Below are some records; find each line that carries the word "Kościół" and copy it.

**RECORD EXCERPTS:**

------------------------

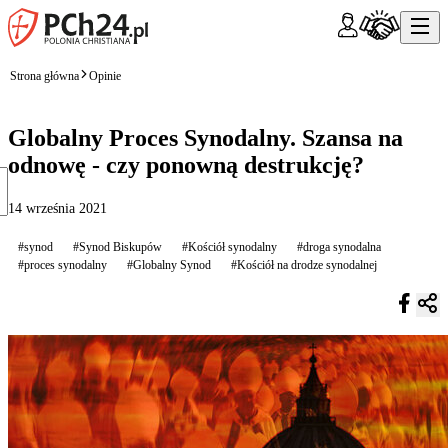
Strona główna
Opinie
Globalny Proces Synodalny. Szansa na
odnowę - czy ponowną destrukcję?
14 września 2021
#synod
#Synod Biskupów
#Kościół synodalny
#droga synodalna
#proces synodalny
#Globalny Synod
#Kościół na drodze synodalnej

------------------------

**YOUR RESPONSE:**
#Kościół synodalny
#Kościół na drodze synodalnej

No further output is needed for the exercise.